▶ [Work instructions] Images within the entries are to be omitted; the remainder must be reproduced exactly.

● ● ● ●

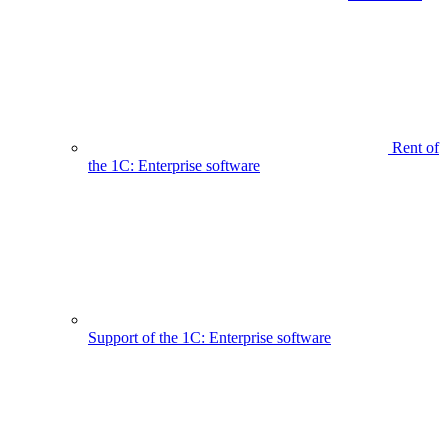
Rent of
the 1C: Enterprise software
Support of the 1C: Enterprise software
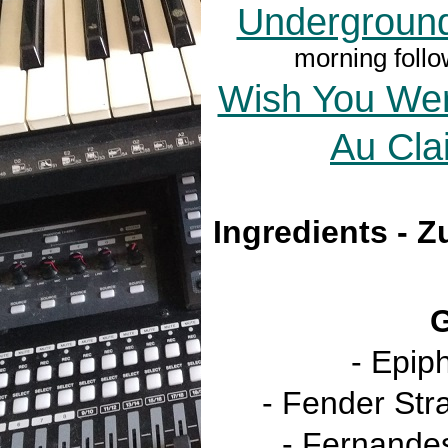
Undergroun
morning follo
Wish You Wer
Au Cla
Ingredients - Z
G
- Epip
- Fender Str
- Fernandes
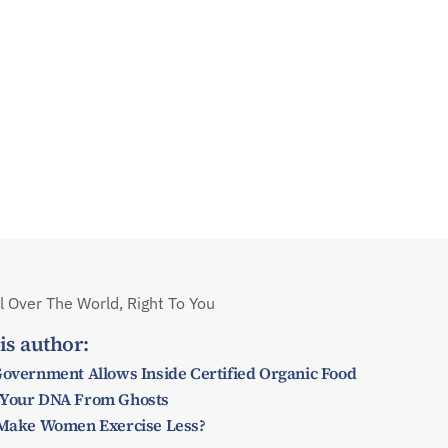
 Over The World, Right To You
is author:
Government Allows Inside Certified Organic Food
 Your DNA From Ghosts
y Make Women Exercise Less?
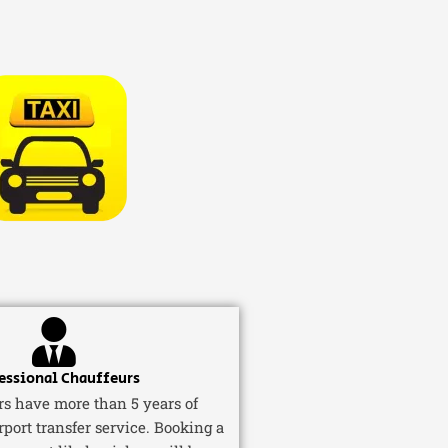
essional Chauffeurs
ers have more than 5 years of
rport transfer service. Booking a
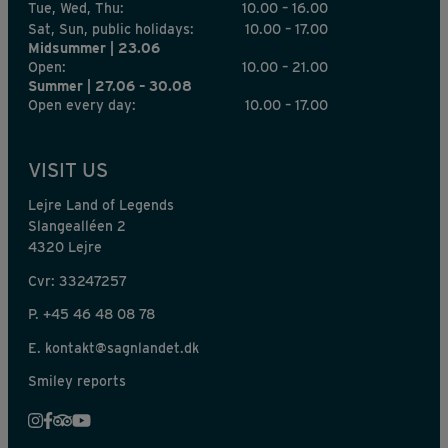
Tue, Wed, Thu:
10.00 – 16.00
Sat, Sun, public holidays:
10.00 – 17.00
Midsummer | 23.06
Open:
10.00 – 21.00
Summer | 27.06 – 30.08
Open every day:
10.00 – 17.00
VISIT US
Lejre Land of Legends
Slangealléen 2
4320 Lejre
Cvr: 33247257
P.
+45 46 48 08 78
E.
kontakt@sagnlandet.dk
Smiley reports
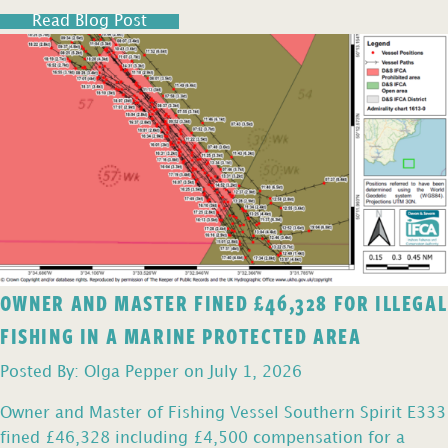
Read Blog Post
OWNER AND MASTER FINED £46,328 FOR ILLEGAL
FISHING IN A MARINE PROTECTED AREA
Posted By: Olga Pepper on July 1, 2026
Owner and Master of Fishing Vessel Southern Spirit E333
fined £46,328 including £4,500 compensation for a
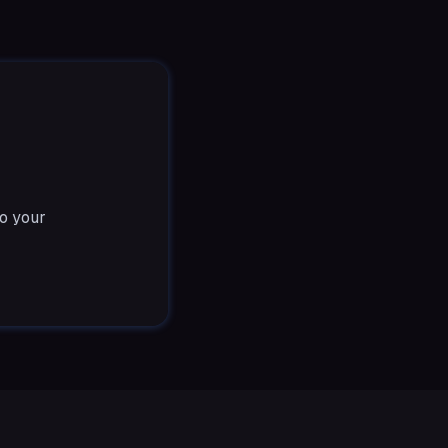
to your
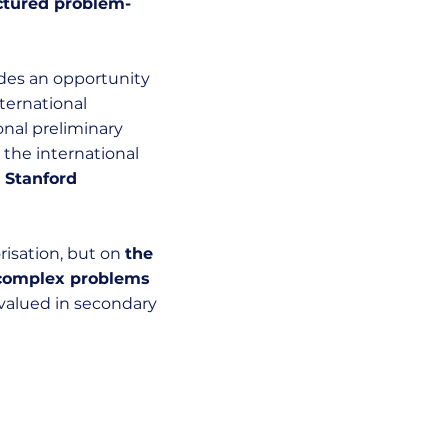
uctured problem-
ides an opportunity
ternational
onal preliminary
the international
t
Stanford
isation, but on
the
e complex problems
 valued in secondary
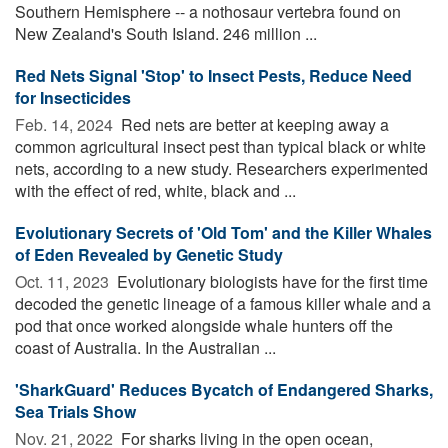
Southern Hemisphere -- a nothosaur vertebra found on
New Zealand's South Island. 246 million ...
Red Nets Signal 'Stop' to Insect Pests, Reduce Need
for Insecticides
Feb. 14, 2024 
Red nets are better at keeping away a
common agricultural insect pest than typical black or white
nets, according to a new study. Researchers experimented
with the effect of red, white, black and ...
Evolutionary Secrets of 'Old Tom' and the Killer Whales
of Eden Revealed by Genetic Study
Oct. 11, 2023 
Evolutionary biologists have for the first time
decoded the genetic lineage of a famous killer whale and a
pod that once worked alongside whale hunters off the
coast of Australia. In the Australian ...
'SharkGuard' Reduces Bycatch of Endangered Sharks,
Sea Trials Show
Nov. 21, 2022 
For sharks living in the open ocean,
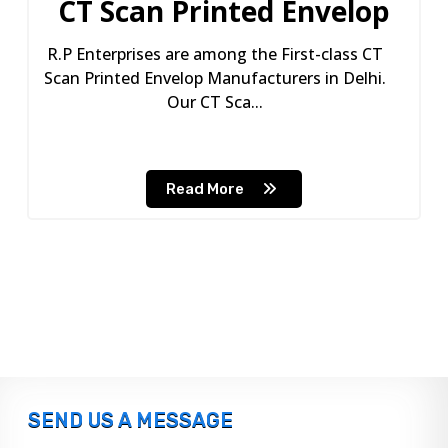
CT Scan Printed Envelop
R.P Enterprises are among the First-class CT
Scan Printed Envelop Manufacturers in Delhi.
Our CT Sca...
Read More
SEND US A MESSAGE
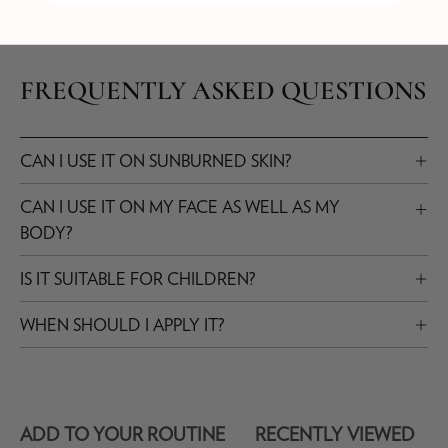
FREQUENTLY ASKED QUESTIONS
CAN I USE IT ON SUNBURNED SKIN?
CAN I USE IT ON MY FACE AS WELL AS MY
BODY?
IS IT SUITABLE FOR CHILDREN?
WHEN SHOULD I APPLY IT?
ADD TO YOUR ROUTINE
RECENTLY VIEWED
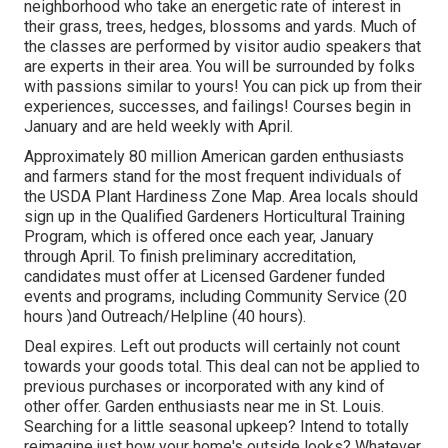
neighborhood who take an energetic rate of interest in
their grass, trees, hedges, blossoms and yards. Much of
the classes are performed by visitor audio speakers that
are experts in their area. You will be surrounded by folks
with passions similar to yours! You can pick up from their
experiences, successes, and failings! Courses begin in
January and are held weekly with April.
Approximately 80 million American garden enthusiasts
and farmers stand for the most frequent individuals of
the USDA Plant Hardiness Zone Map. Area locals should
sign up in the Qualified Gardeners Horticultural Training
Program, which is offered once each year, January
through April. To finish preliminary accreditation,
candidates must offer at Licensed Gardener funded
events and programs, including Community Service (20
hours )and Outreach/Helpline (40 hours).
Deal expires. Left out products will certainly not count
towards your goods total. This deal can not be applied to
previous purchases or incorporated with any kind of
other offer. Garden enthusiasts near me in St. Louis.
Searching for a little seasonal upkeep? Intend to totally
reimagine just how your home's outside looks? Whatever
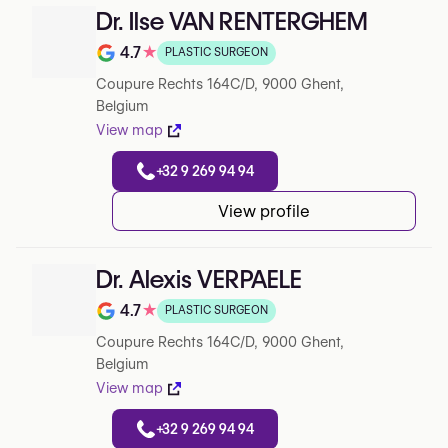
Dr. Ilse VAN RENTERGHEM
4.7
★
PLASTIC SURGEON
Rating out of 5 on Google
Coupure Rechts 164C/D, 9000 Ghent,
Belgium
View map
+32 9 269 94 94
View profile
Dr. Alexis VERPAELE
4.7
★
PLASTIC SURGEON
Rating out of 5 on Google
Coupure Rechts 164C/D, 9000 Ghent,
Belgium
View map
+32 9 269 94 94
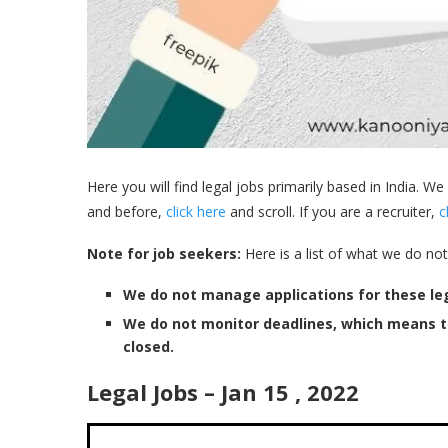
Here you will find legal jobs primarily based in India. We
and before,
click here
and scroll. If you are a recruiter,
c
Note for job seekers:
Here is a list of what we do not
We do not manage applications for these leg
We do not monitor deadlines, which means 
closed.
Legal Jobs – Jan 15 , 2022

● ● ● ●

▶ [Solved problem]
Rent of
the 1C: Enterprise software
Support of the 1C: Enterprise software
Undergroun
morning follo
Wish You Wer
Au Cla
Ingredients - Z
G
- Epip
- Fender Str
- Fernandes
 Over The World, Right To You
is author:
Government Allows Inside Certified Organic Food
 Your DNA From Ghosts
y Make Women Exercise Less?
essional Chauffeurs
ers have more than 5 years of
rport transfer service. Booking a
Tue, Wed, Thu:
10.00 – 16.00
Sat, Sun, public holidays:
10.00 – 17.00
Midsummer | 23.06
Open:
10.00 – 21.00
Summer | 27.06 – 30.08
Open every day:
10.00 – 17.00
VISIT US
Lejre Land of Legends
Slangealléen 2
4320 Lejre
Cvr: 33247257
P.
+45 46 48 08 78
E.
kontakt@sagnlandet.dk
Smiley reports
Read Blog Post
OWNER AND MASTER FINED £46,328 FOR ILLEGAL
FISHING IN A MARINE PROTECTED AREA
Posted By: Olga Pepper on July 1, 2026
Owner and Master of Fishing Vessel Southern Spirit E333
fined £46,328 including £4,500 compensation for a
to your
uctured problem-
ides an opportunity
ternational
onal preliminary
the international
t
Stanford
isation, but on
the
e complex problems
 valued in secondary
Southern Hemisphere -- a nothosaur vertebra found on
New Zealand's South Island. 246 million ...
Red Nets Signal 'Stop' to Insect Pests, Reduce Need
for Insecticides
Feb. 14, 2024 
Red nets are better at keeping away a
common agricultural insect pest than typical black or white
nets, according to a new study. Researchers experimented
with the effect of red, white, black and ...
Evolutionary Secrets of 'Old Tom' and the Killer Whales
of Eden Revealed by Genetic Study
Oct. 11, 2023 
Evolutionary biologists have for the first time
decoded the genetic lineage of a famous killer whale and a
pod that once worked alongside whale hunters off the
coast of Australia. In the Australian ...
'SharkGuard' Reduces Bycatch of Endangered Sharks,
Sea Trials Show
Nov. 21, 2022 
For sharks living in the open ocean,
CT Scan Printed Envelop
R.P Enterprises are among the First-class CT
Scan Printed Envelop Manufacturers in Delhi.
Our CT Sca...
Read More
SEND US A MESSAGE
FREQUENTLY ASKED QUESTIONS
CAN I USE IT ON SUNBURNED SKIN?
CAN I USE IT ON MY FACE AS WELL AS MY
BODY?
IS IT SUITABLE FOR CHILDREN?
WHEN SHOULD I APPLY IT?
ADD TO YOUR ROUTINE
RECENTLY VIEWED
neighborhood who take an energetic rate of interest in
their grass, trees, hedges, blossoms and yards. Much of
the classes are performed by visitor audio speakers that
are experts in their area. You will be surrounded by folks
with passions similar to yours! You can pick up from their
experiences, successes, and failings! Courses begin in
January and are held weekly with April.
Approximately 80 million American garden enthusiasts
and farmers stand for the most frequent individuals of
the USDA Plant Hardiness Zone Map. Area locals should
sign up in the Qualified Gardeners Horticultural Training
Program, which is offered once each year, January
through April. To finish preliminary accreditation,
candidates must offer at Licensed Gardener funded
events and programs, including Community Service (20
hours )and Outreach/Helpline (40 hours).
Deal expires. Left out products will certainly not count
towards your goods total. This deal can not be applied to
previous purchases or incorporated with any kind of
other offer. Garden enthusiasts near me in St. Louis.
Searching for a little seasonal upkeep? Intend to totally
reimagine just how your home's outside looks? Whatever
Dr. Ilse VAN RENTERGHEM
4.7
★
PLASTIC SURGEON
Rating out of 5 on Google
Coupure Rechts 164C/D, 9000 Ghent,
Belgium
View map
+32 9 269 94 94
View profile
Dr. Alexis VERPAELE
4.7
★
PLASTIC SURGEON
Rating out of 5 on Google
Coupure Rechts 164C/D, 9000 Ghent,
Belgium
View map
+32 9 269 94 94
Here you will find legal jobs primarily based in India. We
and before,
click here
and scroll. If you are a recruiter,
c
Note for job seekers:
Here is a list of what we do not
We do not manage applications for these leg
We do not monitor deadlines, which means 
closed.
Legal Jobs – Jan 15 , 2022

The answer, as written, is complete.